◆ **Excerpted records**
[Start of Attachment]

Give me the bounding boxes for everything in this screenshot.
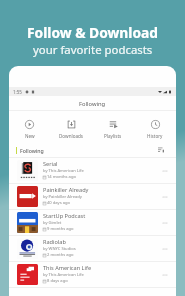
button[interactable]: This American Life bbox=[9, 262, 176, 287]
button[interactable]: More options bbox=[159, 191, 171, 203]
staticText: Playlists bbox=[104, 133, 122, 139]
staticText: by Painkiller Already bbox=[43, 194, 82, 200]
button[interactable]: Painkiller Already bbox=[9, 184, 176, 209]
staticText: 40 days ago bbox=[47, 200, 70, 206]
staticText: Painkiller Already bbox=[43, 186, 89, 194]
staticText: Follow & Download bbox=[27, 23, 159, 42]
button[interactable]: StartUp Podcast bbox=[9, 210, 176, 235]
staticText: Downloads bbox=[59, 133, 84, 139]
staticText: Following bbox=[79, 100, 106, 108]
button[interactable]: Playlists bbox=[92, 111, 134, 142]
staticText: This American Life bbox=[43, 264, 92, 272]
button[interactable]: More options bbox=[159, 243, 171, 255]
staticText: by This American Life bbox=[43, 272, 84, 278]
button[interactable]: Downloads bbox=[50, 111, 92, 142]
button[interactable]: New bbox=[9, 111, 50, 142]
button[interactable]: More options bbox=[159, 269, 171, 281]
staticText: by WNYC Studios bbox=[43, 246, 76, 252]
staticText: New bbox=[25, 133, 35, 139]
staticText: 8 days ago bbox=[47, 278, 68, 284]
button[interactable]: More options bbox=[159, 217, 171, 229]
button[interactable]: Radiolab bbox=[9, 236, 176, 261]
staticText: History bbox=[147, 133, 163, 139]
staticText: Radiolab bbox=[43, 238, 66, 246]
button[interactable]: History bbox=[134, 111, 176, 142]
staticText: StartUp Podcast bbox=[43, 212, 86, 220]
staticText: Following bbox=[20, 147, 44, 154]
button[interactable]: Sort bbox=[157, 146, 165, 154]
button[interactable]: More options bbox=[159, 165, 171, 177]
button[interactable]: Serial bbox=[9, 158, 176, 183]
staticText: 1:55 bbox=[13, 89, 22, 95]
staticText: by Gimlet bbox=[43, 220, 62, 226]
staticText: your favorite podcasts bbox=[33, 42, 153, 58]
staticText: 9 months ago bbox=[47, 226, 74, 232]
staticText: Serial bbox=[43, 160, 58, 168]
staticText: 2 months ago bbox=[47, 252, 74, 258]
staticText: by This American Life bbox=[43, 168, 84, 174]
staticText: 14 months ago bbox=[47, 174, 76, 180]
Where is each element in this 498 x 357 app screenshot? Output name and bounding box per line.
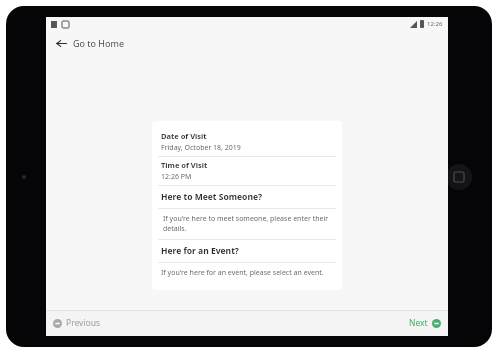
button[interactable]: Date of Visit xyxy=(152,128,342,156)
other: Back xyxy=(54,36,68,50)
button[interactable]: Previous xyxy=(46,313,108,333)
button[interactable]: If you're here to meet someone, please e… xyxy=(152,209,342,239)
button[interactable]: Here for an Event? xyxy=(152,240,342,262)
staticText: Go to Home xyxy=(73,37,124,49)
button[interactable]: Next xyxy=(402,313,448,333)
button[interactable]: Home xyxy=(446,164,472,190)
staticText: Previous xyxy=(66,317,101,329)
staticText: If you're here to meet someone, please e… xyxy=(163,214,333,234)
staticText: Time of Visit xyxy=(161,160,208,170)
button[interactable]: Back xyxy=(46,31,448,54)
staticText: Date of Visit xyxy=(161,131,207,141)
staticText: Here to Meet Someone? xyxy=(161,191,263,203)
staticText: Friday, October 18, 2019 xyxy=(161,143,241,153)
button[interactable]: Time of Visit xyxy=(152,157,342,185)
staticText: If you're here for an event, please sele… xyxy=(161,268,324,278)
staticText: Next xyxy=(409,317,428,329)
button[interactable]: If you're here for an event, please sele… xyxy=(152,263,342,283)
button[interactable]: Here to Meet Someone? xyxy=(152,186,342,208)
other: Next xyxy=(432,319,441,328)
staticText: Here for an Event? xyxy=(161,245,239,257)
other: Previous xyxy=(53,319,62,328)
staticText: 12:26 xyxy=(427,20,443,28)
staticText: 12:26 PM xyxy=(161,172,192,182)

[End of Attachment]

◆ **What you will do**
Could you repeat the listing above exactly, omitting its pictures?

◆ **Answer box**
Give me the bounding boxes for everything in this screenshot.
button[interactable]: This American Life bbox=[9, 262, 176, 287]
button[interactable]: More options bbox=[159, 191, 171, 203]
staticText: Playlists bbox=[104, 133, 122, 139]
staticText: by Painkiller Already bbox=[43, 194, 82, 200]
button[interactable]: Painkiller Already bbox=[9, 184, 176, 209]
staticText: 40 days ago bbox=[47, 200, 70, 206]
staticText: Painkiller Already bbox=[43, 186, 89, 194]
staticText: Follow & Download bbox=[27, 23, 159, 42]
button[interactable]: StartUp Podcast bbox=[9, 210, 176, 235]
staticText: Downloads bbox=[59, 133, 84, 139]
staticText: Following bbox=[79, 100, 106, 108]
button[interactable]: Playlists bbox=[92, 111, 134, 142]
staticText: This American Life bbox=[43, 264, 92, 272]
button[interactable]: More options bbox=[159, 243, 171, 255]
staticText: by This American Life bbox=[43, 272, 84, 278]
button[interactable]: Downloads bbox=[50, 111, 92, 142]
button[interactable]: New bbox=[9, 111, 50, 142]
button[interactable]: More options bbox=[159, 269, 171, 281]
staticText: by WNYC Studios bbox=[43, 246, 76, 252]
staticText: New bbox=[25, 133, 35, 139]
staticText: 8 days ago bbox=[47, 278, 68, 284]
button[interactable]: More options bbox=[159, 217, 171, 229]
button[interactable]: Radiolab bbox=[9, 236, 176, 261]
staticText: History bbox=[147, 133, 163, 139]
staticText: Radiolab bbox=[43, 238, 66, 246]
button[interactable]: History bbox=[134, 111, 176, 142]
staticText: StartUp Podcast bbox=[43, 212, 86, 220]
staticText: Following bbox=[20, 147, 44, 154]
button[interactable]: Sort bbox=[157, 146, 165, 154]
button[interactable]: More options bbox=[159, 165, 171, 177]
button[interactable]: Serial bbox=[9, 158, 176, 183]
staticText: 1:55 bbox=[13, 89, 22, 95]
staticText: by Gimlet bbox=[43, 220, 62, 226]
staticText: your favorite podcasts bbox=[33, 42, 153, 58]
staticText: 9 months ago bbox=[47, 226, 74, 232]
staticText: Serial bbox=[43, 160, 58, 168]
staticText: 2 months ago bbox=[47, 252, 74, 258]
staticText: by This American Life bbox=[43, 168, 84, 174]
staticText: 14 months ago bbox=[47, 174, 76, 180]
Where is each element in this 498 x 357 app screenshot? Output name and bounding box per line.
button[interactable]: Date of Visit xyxy=(152,128,342,156)
other: Back xyxy=(54,36,68,50)
button[interactable]: Previous xyxy=(46,313,108,333)
button[interactable]: If you're here to meet someone, please e… xyxy=(152,209,342,239)
button[interactable]: Here for an Event? xyxy=(152,240,342,262)
staticText: Go to Home xyxy=(73,37,124,49)
button[interactable]: Next xyxy=(402,313,448,333)
button[interactable]: Home xyxy=(446,164,472,190)
staticText: Previous xyxy=(66,317,101,329)
staticText: If you're here to meet someone, please e… xyxy=(163,214,333,234)
staticText: Time of Visit xyxy=(161,160,208,170)
button[interactable]: Back xyxy=(46,31,448,54)
staticText: Date of Visit xyxy=(161,131,207,141)
staticText: Here to Meet Someone? xyxy=(161,191,263,203)
staticText: Friday, October 18, 2019 xyxy=(161,143,241,153)
button[interactable]: Time of Visit xyxy=(152,157,342,185)
staticText: If you're here for an event, please sele… xyxy=(161,268,324,278)
staticText: Next xyxy=(409,317,428,329)
button[interactable]: If you're here for an event, please sele… xyxy=(152,263,342,283)
button[interactable]: Here to Meet Someone? xyxy=(152,186,342,208)
other: Next xyxy=(432,319,441,328)
staticText: Here for an Event? xyxy=(161,245,239,257)
other: Previous xyxy=(53,319,62,328)
staticText: 12:26 xyxy=(427,20,443,28)
staticText: 12:26 PM xyxy=(161,172,192,182)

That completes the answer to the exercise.